Taken together, these data demonstrate that unlike Mtu1, which is mitochondrion-specific, Isd11 is essential for both cytosolic and mitochondrial thiolation. This behavior is similar to that observed with Nfs and leads to the conclusion that both proteins are essential for tRNA thiolation in both the cytoplasm and mitochondria. Significantly, Mtu1 itself does not contain an Fe/S cluster, implying that Isd11 plays a direct role in thiolation beyond its essential role in Fe/S assembly. Therefore the Nfs-Isd11 complex is an integral part of a more general sulfur-relay system not just limited to the Fe/S cluster assembly.

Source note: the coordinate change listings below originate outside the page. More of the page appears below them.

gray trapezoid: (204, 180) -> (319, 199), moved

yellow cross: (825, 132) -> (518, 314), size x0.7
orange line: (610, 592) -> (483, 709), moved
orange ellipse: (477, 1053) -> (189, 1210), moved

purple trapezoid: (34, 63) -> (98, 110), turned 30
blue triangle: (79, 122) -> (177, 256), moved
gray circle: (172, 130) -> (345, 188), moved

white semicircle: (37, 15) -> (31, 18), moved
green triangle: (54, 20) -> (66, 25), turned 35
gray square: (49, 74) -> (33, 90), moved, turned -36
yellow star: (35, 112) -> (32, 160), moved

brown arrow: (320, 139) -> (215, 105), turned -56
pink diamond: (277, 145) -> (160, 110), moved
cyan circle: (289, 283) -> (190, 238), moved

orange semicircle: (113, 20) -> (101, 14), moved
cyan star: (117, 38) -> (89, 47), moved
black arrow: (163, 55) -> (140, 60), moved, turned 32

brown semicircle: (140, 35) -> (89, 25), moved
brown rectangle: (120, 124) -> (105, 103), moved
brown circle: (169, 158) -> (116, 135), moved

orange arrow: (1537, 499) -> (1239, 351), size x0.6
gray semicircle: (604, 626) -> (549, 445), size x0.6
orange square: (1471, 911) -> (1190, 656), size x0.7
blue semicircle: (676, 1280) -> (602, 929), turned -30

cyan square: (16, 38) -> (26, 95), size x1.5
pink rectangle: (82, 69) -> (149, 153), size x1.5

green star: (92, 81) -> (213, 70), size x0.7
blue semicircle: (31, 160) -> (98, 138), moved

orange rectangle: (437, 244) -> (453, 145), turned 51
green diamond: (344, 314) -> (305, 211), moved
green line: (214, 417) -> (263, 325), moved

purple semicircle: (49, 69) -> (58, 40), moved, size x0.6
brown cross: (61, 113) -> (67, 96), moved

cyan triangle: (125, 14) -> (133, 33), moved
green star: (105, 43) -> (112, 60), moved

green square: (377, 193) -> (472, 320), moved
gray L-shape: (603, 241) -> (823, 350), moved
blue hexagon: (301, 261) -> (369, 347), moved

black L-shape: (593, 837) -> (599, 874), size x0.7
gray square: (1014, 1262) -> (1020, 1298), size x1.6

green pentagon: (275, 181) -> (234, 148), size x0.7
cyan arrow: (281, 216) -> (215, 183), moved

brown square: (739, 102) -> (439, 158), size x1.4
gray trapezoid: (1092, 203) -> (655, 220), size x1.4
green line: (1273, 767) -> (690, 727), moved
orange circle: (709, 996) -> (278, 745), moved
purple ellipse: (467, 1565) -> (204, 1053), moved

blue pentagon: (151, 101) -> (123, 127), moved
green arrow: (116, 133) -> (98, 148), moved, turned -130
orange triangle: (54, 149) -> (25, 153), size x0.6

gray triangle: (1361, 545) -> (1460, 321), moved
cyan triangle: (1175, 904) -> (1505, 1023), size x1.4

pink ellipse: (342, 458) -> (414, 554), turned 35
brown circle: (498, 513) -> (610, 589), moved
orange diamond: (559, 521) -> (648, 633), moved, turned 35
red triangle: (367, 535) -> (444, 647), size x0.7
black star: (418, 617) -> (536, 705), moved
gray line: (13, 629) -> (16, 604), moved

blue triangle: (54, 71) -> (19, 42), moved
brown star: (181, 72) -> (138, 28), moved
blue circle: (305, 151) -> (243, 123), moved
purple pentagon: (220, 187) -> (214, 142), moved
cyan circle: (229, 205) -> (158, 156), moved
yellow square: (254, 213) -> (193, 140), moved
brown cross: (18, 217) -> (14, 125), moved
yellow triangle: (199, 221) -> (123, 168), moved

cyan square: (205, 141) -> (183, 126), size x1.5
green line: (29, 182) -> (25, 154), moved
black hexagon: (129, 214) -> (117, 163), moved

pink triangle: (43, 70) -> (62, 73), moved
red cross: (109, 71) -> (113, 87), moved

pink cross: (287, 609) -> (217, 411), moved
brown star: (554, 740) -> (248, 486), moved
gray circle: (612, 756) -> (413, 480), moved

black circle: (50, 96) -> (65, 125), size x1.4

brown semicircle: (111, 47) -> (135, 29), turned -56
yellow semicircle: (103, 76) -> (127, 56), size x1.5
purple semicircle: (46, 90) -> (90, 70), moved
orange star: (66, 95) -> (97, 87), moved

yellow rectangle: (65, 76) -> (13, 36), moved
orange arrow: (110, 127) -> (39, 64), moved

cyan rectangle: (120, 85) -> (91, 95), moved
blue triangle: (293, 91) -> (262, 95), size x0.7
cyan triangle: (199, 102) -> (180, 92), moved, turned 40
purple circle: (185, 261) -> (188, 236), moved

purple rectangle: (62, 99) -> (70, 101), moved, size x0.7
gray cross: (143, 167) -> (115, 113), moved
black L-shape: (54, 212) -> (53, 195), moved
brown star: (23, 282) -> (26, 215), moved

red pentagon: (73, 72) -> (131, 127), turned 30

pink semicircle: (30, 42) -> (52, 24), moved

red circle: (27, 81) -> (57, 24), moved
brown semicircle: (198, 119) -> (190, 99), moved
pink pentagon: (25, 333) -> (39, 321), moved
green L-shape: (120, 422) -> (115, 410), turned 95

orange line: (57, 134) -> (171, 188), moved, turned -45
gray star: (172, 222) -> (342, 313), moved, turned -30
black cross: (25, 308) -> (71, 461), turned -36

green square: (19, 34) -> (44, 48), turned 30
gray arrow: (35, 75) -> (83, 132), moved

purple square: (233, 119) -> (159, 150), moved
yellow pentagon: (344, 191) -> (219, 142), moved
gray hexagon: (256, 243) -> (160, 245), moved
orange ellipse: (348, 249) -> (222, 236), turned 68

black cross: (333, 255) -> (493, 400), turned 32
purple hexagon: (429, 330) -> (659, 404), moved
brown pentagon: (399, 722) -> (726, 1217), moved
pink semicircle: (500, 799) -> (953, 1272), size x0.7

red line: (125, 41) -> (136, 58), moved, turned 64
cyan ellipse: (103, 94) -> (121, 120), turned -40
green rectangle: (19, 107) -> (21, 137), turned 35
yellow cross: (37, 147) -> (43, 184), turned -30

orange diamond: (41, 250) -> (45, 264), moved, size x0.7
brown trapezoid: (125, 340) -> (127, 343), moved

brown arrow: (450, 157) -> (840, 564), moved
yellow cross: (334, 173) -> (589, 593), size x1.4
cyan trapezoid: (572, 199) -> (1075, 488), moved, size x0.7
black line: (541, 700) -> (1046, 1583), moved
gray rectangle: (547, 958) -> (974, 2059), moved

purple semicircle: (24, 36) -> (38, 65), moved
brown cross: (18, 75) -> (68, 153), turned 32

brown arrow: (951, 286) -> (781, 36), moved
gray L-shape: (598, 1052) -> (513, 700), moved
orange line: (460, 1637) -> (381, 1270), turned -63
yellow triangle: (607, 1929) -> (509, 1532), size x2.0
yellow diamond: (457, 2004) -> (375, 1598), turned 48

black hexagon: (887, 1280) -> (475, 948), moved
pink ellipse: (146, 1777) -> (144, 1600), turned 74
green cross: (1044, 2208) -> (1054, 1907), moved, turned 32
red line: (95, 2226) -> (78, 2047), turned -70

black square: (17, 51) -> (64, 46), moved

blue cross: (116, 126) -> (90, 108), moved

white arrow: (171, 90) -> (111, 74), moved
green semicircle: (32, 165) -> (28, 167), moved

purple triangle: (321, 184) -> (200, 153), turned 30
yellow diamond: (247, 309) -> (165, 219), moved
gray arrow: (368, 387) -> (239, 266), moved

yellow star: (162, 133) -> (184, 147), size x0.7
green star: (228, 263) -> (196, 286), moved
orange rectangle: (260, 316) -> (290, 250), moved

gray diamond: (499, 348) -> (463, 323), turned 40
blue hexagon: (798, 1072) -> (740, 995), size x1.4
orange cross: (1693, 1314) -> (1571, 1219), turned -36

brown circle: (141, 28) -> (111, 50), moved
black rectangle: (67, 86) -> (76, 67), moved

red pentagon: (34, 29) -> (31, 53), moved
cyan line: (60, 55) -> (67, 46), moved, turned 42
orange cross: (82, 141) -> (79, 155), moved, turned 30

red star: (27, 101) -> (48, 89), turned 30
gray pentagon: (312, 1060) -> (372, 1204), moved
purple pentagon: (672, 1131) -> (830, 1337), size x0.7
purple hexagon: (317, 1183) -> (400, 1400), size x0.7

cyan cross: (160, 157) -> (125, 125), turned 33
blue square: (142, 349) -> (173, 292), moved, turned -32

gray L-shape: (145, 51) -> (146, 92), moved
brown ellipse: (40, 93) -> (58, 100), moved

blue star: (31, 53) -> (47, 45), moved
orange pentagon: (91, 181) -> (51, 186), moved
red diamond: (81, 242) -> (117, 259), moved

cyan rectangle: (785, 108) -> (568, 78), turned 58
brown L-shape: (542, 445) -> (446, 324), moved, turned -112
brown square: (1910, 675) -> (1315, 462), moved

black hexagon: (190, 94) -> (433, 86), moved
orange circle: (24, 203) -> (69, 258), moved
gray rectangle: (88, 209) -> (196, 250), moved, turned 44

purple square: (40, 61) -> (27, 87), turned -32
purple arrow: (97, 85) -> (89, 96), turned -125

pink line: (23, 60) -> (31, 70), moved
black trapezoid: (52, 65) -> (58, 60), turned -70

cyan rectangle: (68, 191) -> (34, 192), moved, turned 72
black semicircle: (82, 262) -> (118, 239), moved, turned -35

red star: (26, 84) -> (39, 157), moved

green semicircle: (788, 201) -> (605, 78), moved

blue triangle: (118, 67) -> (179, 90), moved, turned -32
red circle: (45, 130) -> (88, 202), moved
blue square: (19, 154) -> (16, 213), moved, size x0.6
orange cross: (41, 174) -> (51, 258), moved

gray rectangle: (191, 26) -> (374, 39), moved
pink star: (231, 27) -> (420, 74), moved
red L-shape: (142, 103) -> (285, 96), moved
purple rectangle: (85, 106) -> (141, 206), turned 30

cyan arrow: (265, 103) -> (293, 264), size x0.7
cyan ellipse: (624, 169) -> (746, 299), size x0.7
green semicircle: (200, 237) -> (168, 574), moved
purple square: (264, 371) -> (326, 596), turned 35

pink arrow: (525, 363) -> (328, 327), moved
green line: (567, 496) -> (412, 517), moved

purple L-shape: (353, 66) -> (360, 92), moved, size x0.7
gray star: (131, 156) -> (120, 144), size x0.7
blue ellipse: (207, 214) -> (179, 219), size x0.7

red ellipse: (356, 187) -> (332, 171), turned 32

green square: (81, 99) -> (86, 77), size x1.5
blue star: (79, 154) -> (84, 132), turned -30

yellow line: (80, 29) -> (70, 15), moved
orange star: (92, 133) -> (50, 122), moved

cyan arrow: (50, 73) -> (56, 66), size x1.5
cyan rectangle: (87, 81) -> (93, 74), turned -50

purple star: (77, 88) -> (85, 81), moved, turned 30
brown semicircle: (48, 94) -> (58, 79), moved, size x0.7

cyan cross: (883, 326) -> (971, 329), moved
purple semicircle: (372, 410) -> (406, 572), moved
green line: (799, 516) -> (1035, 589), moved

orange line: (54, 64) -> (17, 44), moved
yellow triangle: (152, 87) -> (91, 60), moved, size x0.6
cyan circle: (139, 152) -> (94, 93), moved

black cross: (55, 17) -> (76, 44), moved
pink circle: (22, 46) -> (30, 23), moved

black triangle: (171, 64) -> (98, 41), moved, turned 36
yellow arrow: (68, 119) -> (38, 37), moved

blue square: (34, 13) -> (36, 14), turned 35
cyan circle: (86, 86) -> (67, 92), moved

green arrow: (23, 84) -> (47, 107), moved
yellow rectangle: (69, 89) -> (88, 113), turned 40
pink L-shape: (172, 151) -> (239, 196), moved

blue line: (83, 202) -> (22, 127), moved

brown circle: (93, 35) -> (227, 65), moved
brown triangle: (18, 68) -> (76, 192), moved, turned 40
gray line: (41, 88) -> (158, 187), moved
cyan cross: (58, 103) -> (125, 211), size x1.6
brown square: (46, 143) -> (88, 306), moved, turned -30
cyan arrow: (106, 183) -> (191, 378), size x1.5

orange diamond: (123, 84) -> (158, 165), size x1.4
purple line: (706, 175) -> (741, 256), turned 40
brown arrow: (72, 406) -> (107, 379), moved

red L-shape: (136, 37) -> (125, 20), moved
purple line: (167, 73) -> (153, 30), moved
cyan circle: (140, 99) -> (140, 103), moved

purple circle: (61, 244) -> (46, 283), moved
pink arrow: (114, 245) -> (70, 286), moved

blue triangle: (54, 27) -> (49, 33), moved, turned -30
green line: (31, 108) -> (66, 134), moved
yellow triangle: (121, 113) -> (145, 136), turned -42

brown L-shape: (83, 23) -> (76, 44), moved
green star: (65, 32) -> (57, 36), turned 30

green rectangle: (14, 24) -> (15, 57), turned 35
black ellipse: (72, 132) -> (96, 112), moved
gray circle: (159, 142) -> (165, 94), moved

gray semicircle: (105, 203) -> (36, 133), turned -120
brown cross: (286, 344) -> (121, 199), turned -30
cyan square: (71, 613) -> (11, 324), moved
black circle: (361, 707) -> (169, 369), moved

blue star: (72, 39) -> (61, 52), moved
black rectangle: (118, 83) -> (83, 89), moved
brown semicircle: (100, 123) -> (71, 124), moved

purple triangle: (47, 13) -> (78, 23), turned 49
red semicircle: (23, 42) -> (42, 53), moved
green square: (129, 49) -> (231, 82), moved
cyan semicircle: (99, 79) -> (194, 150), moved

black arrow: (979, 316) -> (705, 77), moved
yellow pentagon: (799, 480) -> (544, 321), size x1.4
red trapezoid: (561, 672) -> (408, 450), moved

Effect of Isd11 and Mtu1 RNAi on Mitochondrial Membrane Potential
In the procyclic stage, mitochondrial inner membrane potential is maintained by the activity of the cytochrome-mediated respiratory chain (38). Quantification of the uptake of tetramethylrhodamine ethyl ester by flow cytometry enabled us to measure the potential in non-induced and RNAi-induced cells. As shown in Fig. 8A, a dramatic decrease of membrane potential was observed in the Isd11-depleted cells at day 3 of RNAi induction, likely a consequence of the core subunits of respiratory complexes being depleted for the Fe/S clusters. However, numerous measurements of the membrane potential at 3, 6, 9, and 12 days upon the induction of RNAi against Mtu1 did not reveal differences between the non-induced cells and those depleted for Mtu1 (Fig. 8B).
DISCUSSION
Isd11, a eukaryotic invention in the Fe/S cluster assembly pathway, is present in all sequenced eukaryotic genomes as a single-copy gene (6, 7, 12). Interestingly, the model flagellate T. brucei represents an exception, because a Blast search identified three putative homologs of Isd11 in its genome. Based on the presence of the LYR/K sequence motif found in subunits of respiratory complex I, Isd11 might originally have served as a subunit of this complex, but was at an early stage of eukaryotic evolution abducted for novel functions. Indeed, whereas the Isd11 protein functionally analyzed in this study is clearly associated with the Fe/S cluster assembly, another homologue (Isd11-2) appears to have a function unrelated with this process.3 In yeasts, microsporidia, and humans, Isd11 is a binding partner of Nfs, essential for its desulfurase activity in vivo and thus indispensable for cell survival (6, 7, 11, 13).
Using mass spectrometry and Western analysis, we have shown herein that in the unicellular parasite T. brucei, Isd11 also interacts with Nfs and the Fe/S cluster assembly chaperon IscU. Furthermore, we have demonstrated that the studied protein assists in the ISC pathway, because the Fe/S cluster-dependent activities of aconitase and fumarase were significantly decreased in the Isd11-deficient background.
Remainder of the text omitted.